Every Company Is a Global Company
Around the world, big data is now guiding decisions as large as whether to completely change a business model (as, for example, when Netflix moved from mailing DVDs to streaming and content creation) or as small as scheduling a local office. While the internet makes a business visible around the world and can help smaller businesses stay competitive, it can also quickly bring a business to ruin. Social media stories can spread quickly, making millions aware of a discriminatory act by one franchise manager, for example, damaging a large company’s reputation globally. Similarly, the internet communications of employees and customers can influence a company’s reputation and bottom line.

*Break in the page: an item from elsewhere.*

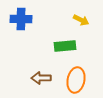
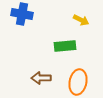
blue cross: moved 1 px right, 5 px up; rotated 10 degrees clockwise
orange ellipse: moved 2 px right, 2 px down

The law may not be keeping pace with all aspects of the Fourth Industrial Revolution, but it does provide guidance on reputation management. Cases such as Romano v. Steelcase, Inc., EEOC v. Simply Storage Management, Mackelprang v. Fidelity National Title Agency of Nevada, Inc., and American Medical Response of Connecticut, Inc. v. International Brotherhood of Teamsters, Local 443 offer lessons on how companies can protect their reputation online. The gist of these cases is that no one should expect that their online communications, including on “private” social media accounts, are actually private. When you communicate on the world wide web, you are communicating with the world.

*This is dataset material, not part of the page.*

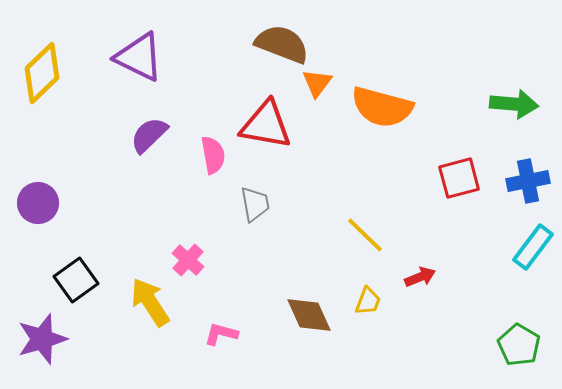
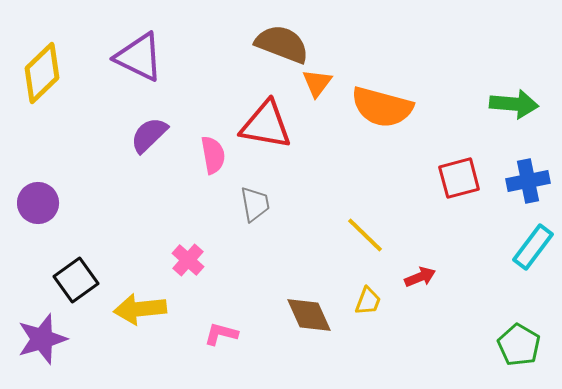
yellow arrow: moved 10 px left, 7 px down; rotated 63 degrees counterclockwise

As each industrial revolution shrinks the world, every company and employee is more accessible anywhere. This leads to another trend: remote, semi-remote, and plug-and-play office work. Offices are getting smaller and easier to move, as more employees work remotely and access to office equipment and storage become less important. Similarly, big data supports “gig” employment, in which workers are assessed not so much on adherence to 9-5 schedules and appearance at the office and meetings but on performance analytics more specifically tied to each job. Another feature of a shrinking world is that employers–and work–are more likely to be international. For example, the Forbes article linked above cites McKinsey, a global management consulting firm, as having estimated that “by 2025, more than 45% of Fortune 500 companies will be from emerging markets, including greater China.” For Americans, this can mean working from home or a “plug-and-play” office site for a foreign company. One example of this trend involves English teachers in the United States who give lessons in Chinese classrooms remotely.
Trends in the United States
Also on the horizon for Americans is a push to increase the minimum wage. When Congress convened in January 2019, 181 Democrats signed on to a bill that would incrementally increase the federal minimum wage to $15 over the next few years. Whether this bill will pass as is, or whether it will be modified for regional costs of living, for example, could depend on the next presidential election. Another area of employment law that the two political parties may be able to reach a compromise on is immigration enforcement in the workplace. Immigration audits have increased in the last two years, and this trend may well continue no matter which party wins the White House in 2020. Finally, one additional trend worth noting is extreme weather. While some may not agree on whether global warming is to blame, recent fires in the West and storms in the South and East have demonstrated the need for businesses to plan for data distribution, emergency shutdowns, and shortages. This need reinforces the trend toward smaller, more easily moved facilities.